WORK INSTRUCTIONS - Every record below should appear in your answer, copied exactly.

(Records drawn from a dataset)
- - - -
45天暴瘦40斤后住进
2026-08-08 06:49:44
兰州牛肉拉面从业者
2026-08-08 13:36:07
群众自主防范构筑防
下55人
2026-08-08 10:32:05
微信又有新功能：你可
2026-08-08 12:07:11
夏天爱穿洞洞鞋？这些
- - - -
REPLY -
45天暴瘦40斤后住进
2026-08-08 06:49:44
兰州牛肉拉面从业者
2026-08-08 13:36:07
群众自主防范构筑防
下55人
2026-08-08 10:32:05
微信又有新功能：你可
2026-08-08 12:07:11
夏天爱穿洞洞鞋？这些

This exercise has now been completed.